The others took it up, and the silence of the empty street echoed to the old song. Jean wondered whether Flop was always singing his wants like this, and glanced at Herrick.

"Let's beat it, if you really want to," he whispered, and almost before she knew it, they had turned down a side street. For a block the voices of The Bunch followed. They did not know that Jean and Herrick had slipped away.

"If there's anything more dull than drinking mescal, it's going to Frank's. I don't see what on earth Flop finds in it."

Jean liked his annoyance. Again she felt that they were linked in understanding against the others. She had meant to ask him about Harcourt and Mathews, but now it seemed unnecessary.

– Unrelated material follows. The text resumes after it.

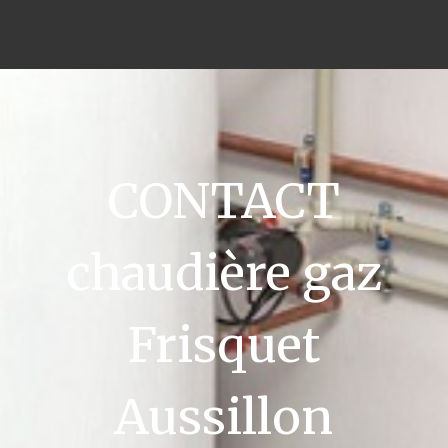
CONTACT
chaudière gaz
Frisquet
Aussillon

They walked in almost total silence through the dark streets lined with closed warehouses that sent out a mingled odor of fruits and vegetables exotic to Jean in its newness. Often the black bulk of empty crates forced them into the cobble paved road-bed, thick with dust and fruit rinds and withered greens. Once, in common consent they stopped to listen to hundreds of crated pigeons, cooing softly behind closed doors.

"Youarelike a dove. She was right for once. A big, calm dove," he said, and they went on silent as before.

On the boat they chose the forward deck and watched the dark hills come closer. The great paddle-wheel churned a rhythm to Jean's thoughts, pictures of the day, from the time she had met Herrick and had walked through the crowded streets, to the present cool emptiness of the upper deck with the night wind touching her face and thousands of stars above. To Jean it had been the fullest day she had ever lived.

Gently Herrick's hand claimed hers and she did not withdraw it. The contact seemed only a finer communication, a surer speech than the clumsiness of words.